What complicated Terex’s usage of the Demag brand name is that when it acquired the Demag mobile crane business in 2002 there was another Demag crane business that it did not own, making industrial overhead travelling cranes.
However, Terex subsequently bought this business in 2011 and so has full ownership of all Demag crane types.
Terex is not, however, extending the Demag brand to all of its mobile and crawler cranes at this stage, but just the ones made in Germany, which is the original Demag business. Mobile cranes made in France (formerly PPM) and the USA (formerly P&H), and the crawler cranes supplied to Terex by IHI of Japan will all remain Terex branded.
Explaining the rebranding decision, Terex Cranes president Ken Lousberg said he was simply responding to customer demand, as most crane buyers still refer to the German built products as Demags anyway. “We’re doing it because our customers asked us to bring the Demag brand back,” he said, acknowledging that the Demag brand had more value than the name of the ailing parent company.

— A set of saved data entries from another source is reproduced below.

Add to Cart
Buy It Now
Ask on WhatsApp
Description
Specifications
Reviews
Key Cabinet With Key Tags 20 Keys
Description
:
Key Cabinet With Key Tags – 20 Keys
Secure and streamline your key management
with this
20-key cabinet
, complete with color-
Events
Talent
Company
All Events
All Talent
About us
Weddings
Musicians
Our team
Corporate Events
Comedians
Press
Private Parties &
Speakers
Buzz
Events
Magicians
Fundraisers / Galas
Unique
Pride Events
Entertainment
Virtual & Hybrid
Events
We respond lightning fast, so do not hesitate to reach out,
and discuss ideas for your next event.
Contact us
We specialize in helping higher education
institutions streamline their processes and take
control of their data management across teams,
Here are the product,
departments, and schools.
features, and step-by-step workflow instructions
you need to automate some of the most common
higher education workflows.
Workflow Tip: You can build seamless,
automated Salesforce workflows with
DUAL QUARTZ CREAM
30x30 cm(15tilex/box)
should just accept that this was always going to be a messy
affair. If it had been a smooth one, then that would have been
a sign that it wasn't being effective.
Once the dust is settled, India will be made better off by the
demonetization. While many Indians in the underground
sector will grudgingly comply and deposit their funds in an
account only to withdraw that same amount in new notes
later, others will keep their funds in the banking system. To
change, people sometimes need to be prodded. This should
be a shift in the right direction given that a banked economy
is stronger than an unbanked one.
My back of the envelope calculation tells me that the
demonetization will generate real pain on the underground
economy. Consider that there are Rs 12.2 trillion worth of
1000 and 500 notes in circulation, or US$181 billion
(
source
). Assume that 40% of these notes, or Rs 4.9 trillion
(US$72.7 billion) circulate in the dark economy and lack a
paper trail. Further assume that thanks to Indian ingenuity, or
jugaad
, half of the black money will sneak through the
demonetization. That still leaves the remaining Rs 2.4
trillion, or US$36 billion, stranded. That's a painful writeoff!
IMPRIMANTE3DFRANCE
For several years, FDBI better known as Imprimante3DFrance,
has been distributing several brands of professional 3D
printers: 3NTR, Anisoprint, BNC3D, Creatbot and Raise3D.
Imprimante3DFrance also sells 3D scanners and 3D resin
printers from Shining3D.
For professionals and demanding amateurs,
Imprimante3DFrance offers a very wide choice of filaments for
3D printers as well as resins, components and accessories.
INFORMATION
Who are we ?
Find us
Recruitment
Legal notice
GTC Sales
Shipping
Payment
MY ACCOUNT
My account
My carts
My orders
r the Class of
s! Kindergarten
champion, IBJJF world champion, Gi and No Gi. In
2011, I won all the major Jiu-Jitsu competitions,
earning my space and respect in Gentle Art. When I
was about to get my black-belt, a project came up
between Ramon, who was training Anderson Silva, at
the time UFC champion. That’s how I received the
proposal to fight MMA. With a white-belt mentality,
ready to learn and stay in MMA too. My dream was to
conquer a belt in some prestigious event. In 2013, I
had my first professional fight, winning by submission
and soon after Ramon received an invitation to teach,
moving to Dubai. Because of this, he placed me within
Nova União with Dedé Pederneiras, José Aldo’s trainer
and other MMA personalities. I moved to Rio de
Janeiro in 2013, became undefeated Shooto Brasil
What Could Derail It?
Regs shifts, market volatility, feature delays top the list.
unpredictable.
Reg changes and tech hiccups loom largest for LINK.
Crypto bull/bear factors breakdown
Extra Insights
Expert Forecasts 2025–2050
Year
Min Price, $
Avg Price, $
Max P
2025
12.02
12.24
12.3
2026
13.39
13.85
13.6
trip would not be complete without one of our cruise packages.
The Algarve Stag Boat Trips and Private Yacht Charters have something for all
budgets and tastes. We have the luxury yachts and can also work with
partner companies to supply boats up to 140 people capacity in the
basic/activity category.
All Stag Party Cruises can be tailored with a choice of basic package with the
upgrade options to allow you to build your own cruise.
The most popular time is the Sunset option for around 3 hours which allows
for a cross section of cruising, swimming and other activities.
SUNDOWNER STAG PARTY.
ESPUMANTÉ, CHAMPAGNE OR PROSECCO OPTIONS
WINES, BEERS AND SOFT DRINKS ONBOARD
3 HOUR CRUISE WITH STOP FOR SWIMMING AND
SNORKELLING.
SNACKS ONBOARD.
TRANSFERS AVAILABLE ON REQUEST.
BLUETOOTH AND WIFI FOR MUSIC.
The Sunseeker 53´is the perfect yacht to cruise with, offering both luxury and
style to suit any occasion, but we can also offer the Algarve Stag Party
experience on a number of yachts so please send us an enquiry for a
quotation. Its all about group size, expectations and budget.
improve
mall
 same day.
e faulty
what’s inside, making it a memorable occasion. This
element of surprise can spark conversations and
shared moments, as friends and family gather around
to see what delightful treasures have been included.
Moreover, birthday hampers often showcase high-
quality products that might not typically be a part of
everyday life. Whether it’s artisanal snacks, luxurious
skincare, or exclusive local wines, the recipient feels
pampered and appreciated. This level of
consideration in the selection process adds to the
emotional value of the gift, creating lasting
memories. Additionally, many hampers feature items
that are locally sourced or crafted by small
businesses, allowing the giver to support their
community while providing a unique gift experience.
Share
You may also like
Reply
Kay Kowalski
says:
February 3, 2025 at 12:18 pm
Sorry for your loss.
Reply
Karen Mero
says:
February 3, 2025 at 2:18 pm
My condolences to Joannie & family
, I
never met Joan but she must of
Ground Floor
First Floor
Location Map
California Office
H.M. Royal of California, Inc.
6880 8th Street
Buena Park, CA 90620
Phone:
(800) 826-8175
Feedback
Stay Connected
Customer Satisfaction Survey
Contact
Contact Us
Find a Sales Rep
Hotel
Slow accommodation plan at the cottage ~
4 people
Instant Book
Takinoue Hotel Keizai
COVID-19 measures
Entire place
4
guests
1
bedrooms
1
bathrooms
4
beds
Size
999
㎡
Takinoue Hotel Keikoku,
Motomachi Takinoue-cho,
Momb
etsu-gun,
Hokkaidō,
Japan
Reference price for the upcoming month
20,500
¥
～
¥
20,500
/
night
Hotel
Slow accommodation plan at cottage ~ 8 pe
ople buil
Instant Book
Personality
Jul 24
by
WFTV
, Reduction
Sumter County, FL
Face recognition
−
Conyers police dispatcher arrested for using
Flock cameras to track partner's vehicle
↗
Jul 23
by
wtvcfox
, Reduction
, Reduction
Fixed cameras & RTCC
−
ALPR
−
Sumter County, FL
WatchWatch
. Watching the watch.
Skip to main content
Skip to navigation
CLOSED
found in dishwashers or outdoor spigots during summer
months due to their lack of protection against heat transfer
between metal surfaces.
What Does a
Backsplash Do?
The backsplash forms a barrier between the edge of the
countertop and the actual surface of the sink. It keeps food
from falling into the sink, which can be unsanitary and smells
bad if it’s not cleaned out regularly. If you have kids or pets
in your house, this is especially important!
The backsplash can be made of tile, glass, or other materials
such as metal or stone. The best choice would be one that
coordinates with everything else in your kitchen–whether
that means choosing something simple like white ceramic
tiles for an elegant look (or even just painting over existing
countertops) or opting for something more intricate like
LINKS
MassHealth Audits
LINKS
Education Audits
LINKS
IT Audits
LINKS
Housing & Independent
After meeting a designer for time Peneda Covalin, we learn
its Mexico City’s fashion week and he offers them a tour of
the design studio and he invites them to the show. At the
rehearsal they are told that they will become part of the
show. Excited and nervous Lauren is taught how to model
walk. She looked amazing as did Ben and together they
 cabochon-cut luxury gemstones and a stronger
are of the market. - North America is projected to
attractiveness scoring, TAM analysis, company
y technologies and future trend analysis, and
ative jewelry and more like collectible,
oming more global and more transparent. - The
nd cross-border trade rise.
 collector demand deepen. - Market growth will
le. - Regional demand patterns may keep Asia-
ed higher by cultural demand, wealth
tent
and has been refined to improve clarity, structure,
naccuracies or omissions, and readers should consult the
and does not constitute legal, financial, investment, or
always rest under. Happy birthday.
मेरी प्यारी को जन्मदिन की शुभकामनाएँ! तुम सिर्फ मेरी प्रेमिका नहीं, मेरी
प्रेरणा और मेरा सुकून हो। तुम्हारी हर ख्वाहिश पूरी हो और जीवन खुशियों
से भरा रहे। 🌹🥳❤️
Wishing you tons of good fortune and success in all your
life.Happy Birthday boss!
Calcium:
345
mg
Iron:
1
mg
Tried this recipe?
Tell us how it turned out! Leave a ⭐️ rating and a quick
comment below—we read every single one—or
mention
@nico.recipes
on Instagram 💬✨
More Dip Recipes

At the same time, Terex has also decided to revert to its old nomenclature for all terrains cranes, indicating rated safe lifting capacity. Back come such product names as AC 130-5, indicating 130-tonne capacity and five-axle chassis, and out go names such as Explorer, although Challenger remains for the French-built (formerly PPM) all-terrain cranes.
It seems likely that whether Terex transitions into Scandinavian or Chinese ownership within the next year, the new owners will also recognise the value of the Demag brand, which was recognised as a leader in crane technology.
“The Demag brand is a legend,” Mr Lousberg said, and through extensive conversations with our customers, we understand how much the brand still means to them, and what their expectations are that go along with it. It’s a brand they have depended on every day for decades, and it continues to be one of the most recognized brands in the industry.”